Judging Judges have their own personalities and preferences and no matter what, are subjective. Even in the perfectly objective part of the judging, I saw preferences! For instance, skein tying...I followed a print out from Interweave Press, put out by SpinOff, written by a local judge, to the letter.
And one judge made negative comments about the way it was tied.
Whatcha' gonna' do?
There are some chancy bits and pieces to these contests. For instance, how many entries in the different classes will depend on the level of competition. Typically, blends of protein fibers (like wool and silk and stuff, without glitz and sparkle and stuff) have more entries. Also medium spun sheep's wool have several entries. Classes like spindle spun yarns, or finely spun wool, or exotics like llama or dog/cat, not so much competition.
In addition, the organizers seriously want entries. So when I show up with six or seven different items, a little abashed by the number, it makes no difference to the superintendents (the people in charge of receiving entries, organizing the display, helping the judge, and getting the entries back to the right people). One local fair had one entry last year. One. Entries are their life's blood.
The Judging Judges are not known in advance by the entrants, but they tend to be local. And also there are a relatively small circle to choose from. I, myself, who have only been entering handspun for maybe five years, am beginning to know some of them! One also begins to recognize the other entrants, more or less. I recognize fellow guild members, at least.
Circling back to what I heard in the judging...
I am very glad I went, because with the exception of one fair, the written comments were very minimal compared to what the judges said, and that is unfortunate. At that fair, the superintendent wrote on a 3x5 card everything the judge said, and stapled it to the judging sheet. Excellent.
Some of my skeins consistently rated highly, but perhaps because the competition was slim. Or maybe it was because the fiber was awesome!
I had a judge comment at one fair that a particular skein "seem heavy", that it could be spun finer. She had a bit of a leaning toward finer yarns, I think, because that yarn won the big ribbons at another fair, and a prize at a second.

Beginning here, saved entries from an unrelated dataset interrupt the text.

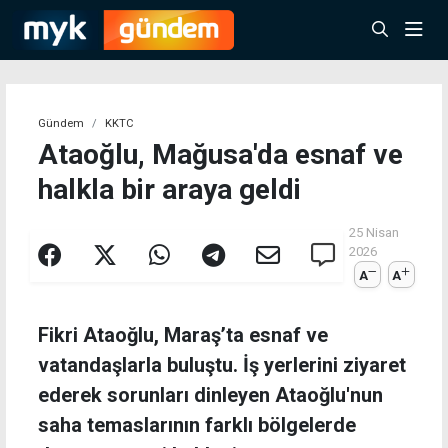
Gündem
KKTC
Ataoğlu, Mağusa'da esnaf ve
halkla bir araya geldi
25 Nisan
2026
A
A
Fikri Ataoğlu, Maraş’ta esnaf ve
vatandaşlarla buluştu. İş yerlerini ziyaret
ederek sorunları dinleyen Ataoğlu'nun
saha temaslarının farklı bölgelerde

There was another skein that could not get any love any where! Until with the last judge, who had obvious tendencies toward crazy, colorful, artzy yarn.
heavy, and could have been spun finer, guess who by...) and said "sometimes you just know when you see something that it's going to be first!"

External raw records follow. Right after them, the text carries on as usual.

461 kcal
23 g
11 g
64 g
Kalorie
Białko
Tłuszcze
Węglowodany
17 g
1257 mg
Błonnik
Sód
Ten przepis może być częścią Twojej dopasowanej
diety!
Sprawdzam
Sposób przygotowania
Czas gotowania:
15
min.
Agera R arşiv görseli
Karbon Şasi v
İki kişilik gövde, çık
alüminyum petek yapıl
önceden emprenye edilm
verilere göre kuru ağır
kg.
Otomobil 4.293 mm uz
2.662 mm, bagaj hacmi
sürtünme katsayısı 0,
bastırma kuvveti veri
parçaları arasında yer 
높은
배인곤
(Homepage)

So. What I learned is this
- Know what I am spinning, and think about the intent, if not at the start of the project (because REALLY WHO DOES THAT!!!), then when I am writing it down for the judge. That makes a big giant difference in judging.
- Write down all the info I want about breed, staple length, and way I spun the yarn and why. Might make a difference in judging or not, but it will explain why I did what I did. I will have thought through what I did, at least.
- Spin the best I can spin, and spin what I want to spin, Judging Judges be damned. They aren't going to be the ones knitting with my yarn.
I may or may not enter next year. A two sided coin, as it were. While I want to support the local fairs, I don't want to be the one that everyone sees and thinks..."omigawd...she wins everything!" Then again, I wasn't. My friend, Gina, was that person! Haha!